The electrons produced in the first step travel from the anode to the cathode in the second step, producing electrical power.
Hydrogen is the most abundant element on earth, but the majority of hydrogen is bonded with other elements in compounds. In fact, “free” hydrogen does not exist on earth for very long, because hydrogen binds so easily with many other elements, such as oxygen and carbon.
To produce pure hydrogen, it is necessary to release it from these compounds and is the only way to use it as a fuel.
Hydrogen may be produced from any substance with hydrogen content. However, there are issues with cost versus yield when producing hydrogen. To produce hydrogen from renewable sources, it is best to use substances that have very high hydrogen content.
Biogas is typically about 60% methane, which makes it a fantastic source of hydrogen. Biogas can be made from any organic waste material. Biogas is produced by anaerobic methane digestion. This allows for methane gas to be made from organic waste materials. Biogas may be processed and made into hydrogen in almost the same fashion as natural gas. While natural gas is about 85 to 95% methane, biogas is only about 60% methane. This means that it will take more biogas than it does natural gas to make hydrogen. However, organic waste is just that- waste. The methane from biogas sources could be steam-reformed into hydrogen. Recent reports suggested that biomass may be able to produce 12 quadrillion BTU/year of energy by 2050. Current personal transportation energy consumption occurs at a rate of 16 quadrillion BTU/year.
The process of creating hydrogen from water is called electrolysis (water splitting). Hydrogen is produced via electrolysis by passing electricity through two electrodes in a water electrolyte such as potassium hydroxide, which is used because of its high conductivity as an alkaline electrolyzer. A membrane is placed between the cathode and anode, which separate the hydrogen and oxygen as gases are produced, but allows the transfer of ions.
Electrolysis cells are connected in a series. Hydrogen is produced on one side of the cell, oxygen on the other. The water molecule is split, releasing oxygen at the anode electrode and hydrogen at the cathode electrode. The hydrogen is then captured, compressed, and stored by a high-pressure system awaiting vehicle refueling. Oxygen is usually released into the atmosphere.

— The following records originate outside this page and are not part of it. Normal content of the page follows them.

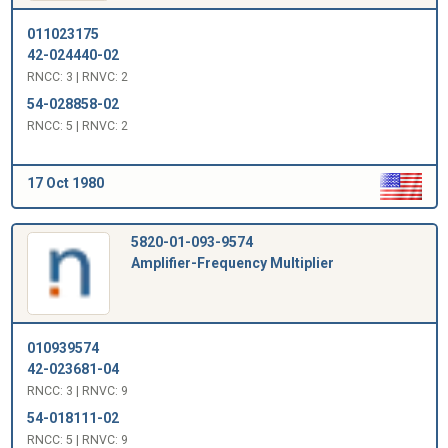
011023175
42-024440-02
RNCC: 3 | RNVC: 2
54-028858-02
RNCC: 5 | RNVC: 2
17 Oct 1980
5820-01-093-9574
Amplifier-Frequency Multiplier
010939574
42-023681-04
RNCC: 3 | RNVC: 9
54-018111-02
RNCC: 5 | RNVC: 9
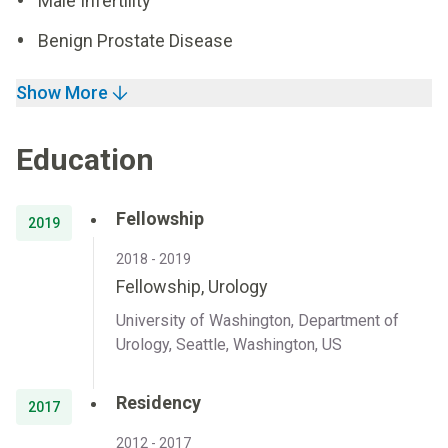
Male Infertility
Benign Prostate Disease
Show More
Education
Fellowship
2019
2018 - 2019
Fellowship, Urology
University of Washington, Department of
Urology, Seattle, Washington, US
Residency
2017
2012 - 2017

Hydrogen can be produced using a number of non-renewable fuel sources, including natural gas and coal gasification. Of those two courses, natural gas is arguably the best options since it contains more than 85% methane. However, coal gasification, followed by chemical conversion of the resulting fuel gas, is also a highly feasible option as it can yield large quantities of hydrogen at relatively low cost.
Hydrogen can be produced from catalytic reforming of naphthaa process used in oil refining that produces significant amounts of hydrogen along with high octane gasoline.
One of the most common and energy-efficient ways to produce hydrogen gas is known as steam-methane reforming. In this method, methane is pumped into a heat pressurized storage tank. A boiler is typically used to produce high-temperature steam. The boiler is fired by some of the methane gas. In the heated pressurized storage tank, steam and methane are mixed together in the presence of a catalyst, such as nickel. The steam combines with the methane to form carbon monoxide and hydrogen.
The carbon monoxide created in the above reaction can then be reacted with more steam to produce carbon dioxide and more hydrogen. The only waste products from the steam reforming process is stored in a pressurized tank to be purified, stored, and later used as a vehicle fuel.